Late Saturday night, early Sunday morning, I was completing routine maintenance/upgrades which regularly included GitLab. Previously I had made some changes to the GitLab server, cutting back worker threads in an attempt to reduce memory usage. The changes included cutting the server down to 2.5 GB of memory from 3.5 GB and adding 1 GB of swap space. Things had been running fine, but I could tell by the graphs that it was still struggling.
Before the upgrade, I noticed GitLab was using 100% of swap space, and all of its memory with very little in cache/buffers. Therefore, I decided to shut it down to increase the memory to 3 GB. Randomly before shutdown I decided take a manual GitLab backup; something usually only done before performing the upgrade. After increasing the memory and attempting to boot the server, the server instantly failed to boot. The error messages made the problem plain as day to me.
Unable to locate image /qcow2_sda/git01.1702052226.qcow2
Images with this naming convention are created by backup automation I have in place. In order to back up a VM, you must take an external snapshot creating a new delta image that all new changes are written to, locking the original base image as a read-only to be referred to by the delta(s). While new changes are being written to the delta image, you can safely back up the read-only base image. Once backup operations are complete, you must block-commit the delta image back to the base image and pivot back to that disk. If this process fails, you are left with the VM still writing new changes to the delta image, and no change being written to the read-only base image.

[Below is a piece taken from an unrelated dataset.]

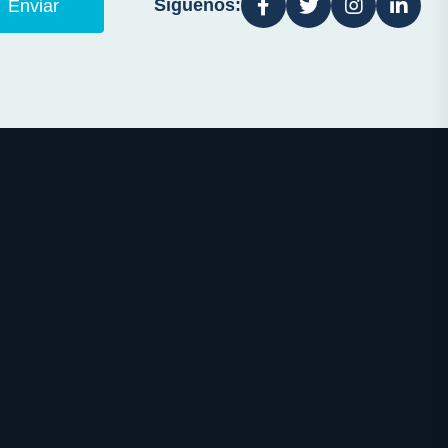
Síguenos:
Enviar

After much confusion, I eventually determining the delta image GitLab was running on did not exist and was cleaned up weeks ago. Therefore, I proceeded to restore GitLab from the backup taken earlier. The base image restored GitLab to 8.16.3 and the backup was from 8.16.4 which poses an issue because the versions must match. Installation of GitLab 8.16.4 failed; therefore, a system wide upgrade was performed on the GitLab host which bumped the GitLab version to 8.16.6. GitLab was then rolled back to 8.16.4 and the backup successfully restored. GitLab was then rolled forward to 8.16.6, re-added to salt and smoke checked.
It was never determined how GitLab was running for 14 days on a non-existent delta image while maintaining data integrity. On February 2nd the delta image was removed with an “rm -rf” command after a failed block commit during manual maintenance. There is clearly a design feature of KVM and external snapshots that I do not fully understand.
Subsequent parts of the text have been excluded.